What is sericulture?
Sericulture is the production of silk by using silkworms as a primary source, the process starts from collecting silkworm from the mulberry leaves. There are many commercial species of silkworms Bombyx mori (domestic silk moth) is the most used silkworm for the process.
Sericulture is an agro-based industry, these industries are very useful for the economic development of the nation, many developing countries like China, India, Pakistan, Brazil, Thailand, Vietnam, Indonesia, Egypt, Iran, Sri Lanka and many countries are following sericulture for their countries economic development. The primary product silk is a fabric, silk is the queen of fibres and queen of textiles. Silk is believed to be the ancestry of China.

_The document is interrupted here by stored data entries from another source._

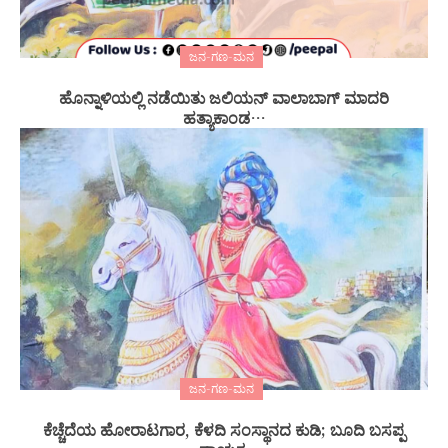
ಜನ-ಗಣ-ಮನ
ಹೊನ್ನಾಳಿಯಲ್ಲಿ ನಡೆಯಿತು ಜಲಿಯನ್ ವಾಲಾಬಾಗ್ ಮಾದರಿ
ಹತ್ಯಾಕಾಂಡ…
ಜನ-ಗಣ-ಮನ
ಕೆಚ್ಚೆದೆಯ ಹೋರಾಟಗಾರ, ಕೆಳದಿ ಸಂಸ್ಥಾನದ ಕುಡಿ; ಬೂದಿ ಬಸಪ್ಪ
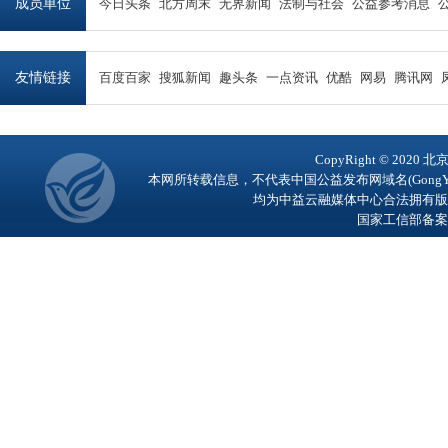
成员单位
今日头条
北方周末
无界新闻
法制与社会
公益参考消息
友情链接
百度百家
搜狐新闻
趣头条
一点资讯
优酷
网易
腾讯网
CopyRight © 2
本网所转载信息，不代表中国公益发布网域名(GongY
均为中益云融媒体中心合法拥有版
国家工信部备案号：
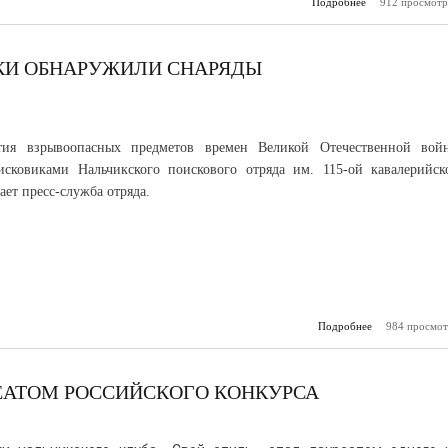
Подробнее
912 просмотр
о В КБ
произ
сельхозпр
вырос
КИ ОБНАРУЖИЛИ СНАРЯДЫ
тия взрывоопасных предметов времен Великой Отечественной вой
исковиками Нальчикского поискового отряда им. 115-ой кавалерийск
ет пресс-служба отряда.
Подробнее
984 просмот
о Наль
пои
обнаружили 
РЕАТОМ РОССИЙСКОГО КОНКУРСА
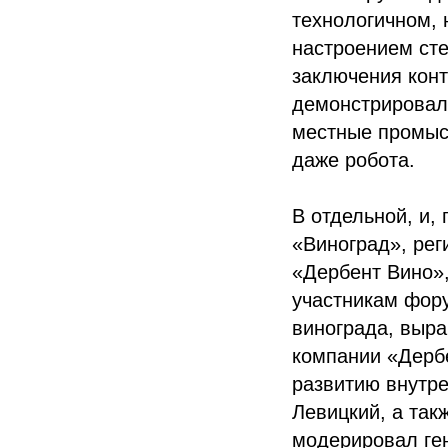
технологичном, 
настроением сте
заключения конт
демонстрировало
местные промыс
даже робота.
В отдельной, и,
«Виноград», ре
«Дербент Вино»,
участникам фору
винограда, выра
компании «Дерб
развитию внутре
Левицкий, а так
модерировал ге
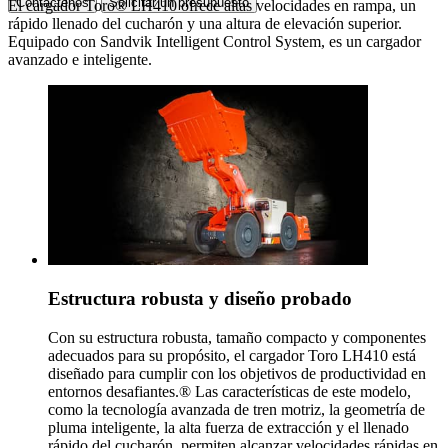
Contáctenos
Solicitar un presupuesto
El cargador Toro® LH410 ofrece altas velocidades en rampa, un
rápido llenado del cucharón y una altura de elevación superior.
Equipado con Sandvik Intelligent Control System, es un cargador
avanzado e inteligente.
Estructura robusta y diseño probado
Con su estructura robusta, tamaño compacto y componentes
adecuados para su propósito, el cargador Toro LH410 está
diseñado para cumplir con los objetivos de productividad en
entornos desafiantes.® Las características de este modelo,
como la tecnología avanzada de tren motriz, la geometría de
pluma inteligente, la alta fuerza de extracción y el llenado
rápido del cucharón, permiten alcanzar velocidades rápidas en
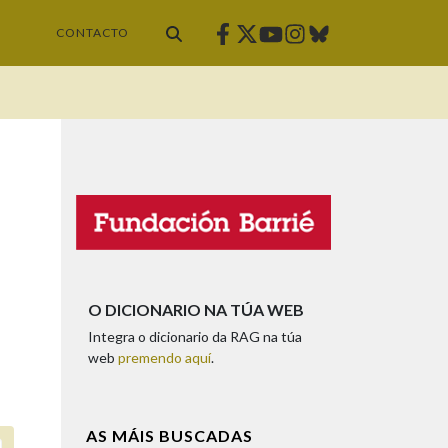
Facebook
Twitter
Instagram
Bluesky
Youtube
CONTACTO
O DICIONARIO NA TÚA WEB
Integra o dicionario da RAG na túa
web
premendo aquí
.
AS MÁIS BUSCADAS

Stages that Sericulture involves
- Mulberry Cultivation
- Silkworm Rearing
- Pest and Diseases Management
- Cocoon Harvesting and Processing
- Waste Management
Silkworms are fed only by mulberry leaves, the leaves are grown under varied climatic conditions varying from temperate to tropical. The quality and quantity of the leaf make a good cocoon harvest, Mulberry leaf was a prime source for the sericulture.
Silkworm rearing, it is the section which worms are grown for the production of silk. Silkworm is the larva or caterpillar of the “Bombyx mori” moth. Normally, a female silkworm produces about 500 to 600 eggs at mulberry leaves before it dies, these eggs are hatched into larva in cool and pleasant conditions.
Pest and Diseases Management
Management of pest and disease are an important process in Sericulture. The health of a plant and silkworm will determine the good silk production.
Cocoon Harvesting and Processing
Cocoon is a pupal casing created by moth caterpillars (Bombyx mori ), and by other insects also. A Single cocoon contains raw silk from 300 to about 900 m long. To make 1 pound of silk we need 2,000 to 3,000 cocoons. These cocoons are the basic and last material to get fine silk.
In Sericulture, we have many wastes produced by silkworms, many of them are not aware of waste management. We can utilize mulberry leaves which are leftover on rearing bead and other wastes from silkworm by preparing compost, it contains high nutritive values which we can use for farming lands.